[Task input Boundary: Start]

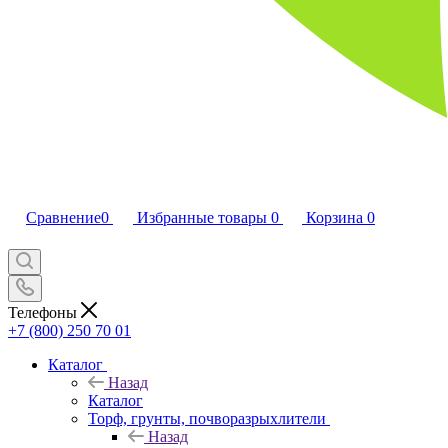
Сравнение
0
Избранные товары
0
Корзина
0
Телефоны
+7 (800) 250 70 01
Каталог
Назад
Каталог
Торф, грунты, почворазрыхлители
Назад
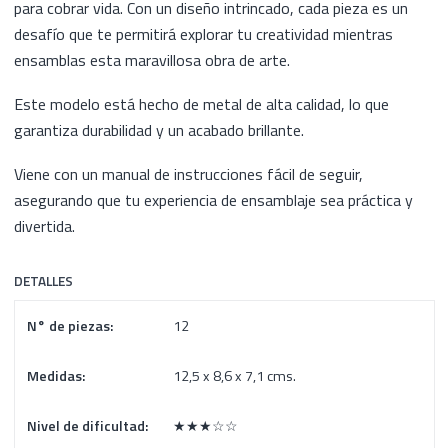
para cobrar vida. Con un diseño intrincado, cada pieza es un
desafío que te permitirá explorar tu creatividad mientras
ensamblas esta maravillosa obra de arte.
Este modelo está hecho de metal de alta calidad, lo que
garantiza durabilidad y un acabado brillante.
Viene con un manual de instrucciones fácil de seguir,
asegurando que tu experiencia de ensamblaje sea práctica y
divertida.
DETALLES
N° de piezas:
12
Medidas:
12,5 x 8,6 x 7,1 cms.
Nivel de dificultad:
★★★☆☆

[Task input Boundary: End]
[Task input Boundary: Start]

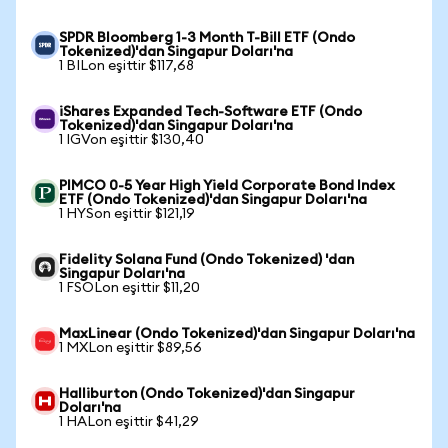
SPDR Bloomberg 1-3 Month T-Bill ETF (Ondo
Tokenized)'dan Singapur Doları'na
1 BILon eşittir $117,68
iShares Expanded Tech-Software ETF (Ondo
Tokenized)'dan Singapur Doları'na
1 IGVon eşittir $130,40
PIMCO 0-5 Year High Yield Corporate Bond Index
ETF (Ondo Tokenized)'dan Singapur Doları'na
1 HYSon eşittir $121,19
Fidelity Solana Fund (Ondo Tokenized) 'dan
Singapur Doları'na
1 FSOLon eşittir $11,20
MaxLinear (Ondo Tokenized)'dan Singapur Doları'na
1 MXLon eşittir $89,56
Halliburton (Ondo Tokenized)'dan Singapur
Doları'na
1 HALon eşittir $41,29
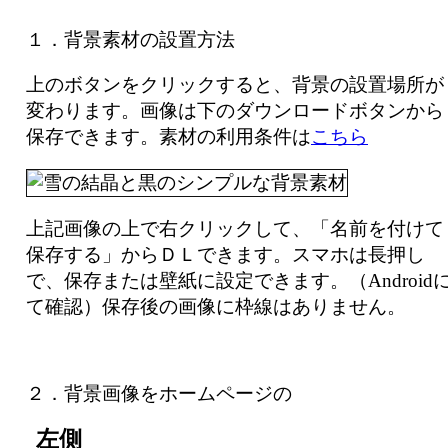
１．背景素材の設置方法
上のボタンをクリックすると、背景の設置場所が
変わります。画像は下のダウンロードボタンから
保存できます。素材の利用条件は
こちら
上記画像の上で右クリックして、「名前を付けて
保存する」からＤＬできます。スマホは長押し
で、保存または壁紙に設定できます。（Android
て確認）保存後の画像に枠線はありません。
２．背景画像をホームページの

[Task input Boundary: End]

__What you should do__.
Which lines above hold the word "Doları"? Copy each of them.

__Exercise output__.
Tokenized)'dan Singapur Doları'na
Tokenized)'dan Singapur Doları'na
ETF (Ondo Tokenized)'dan Singapur Doları'na
Singapur Doları'na
MaxLinear (Ondo Tokenized)'dan Singapur Doları'na
Doları'na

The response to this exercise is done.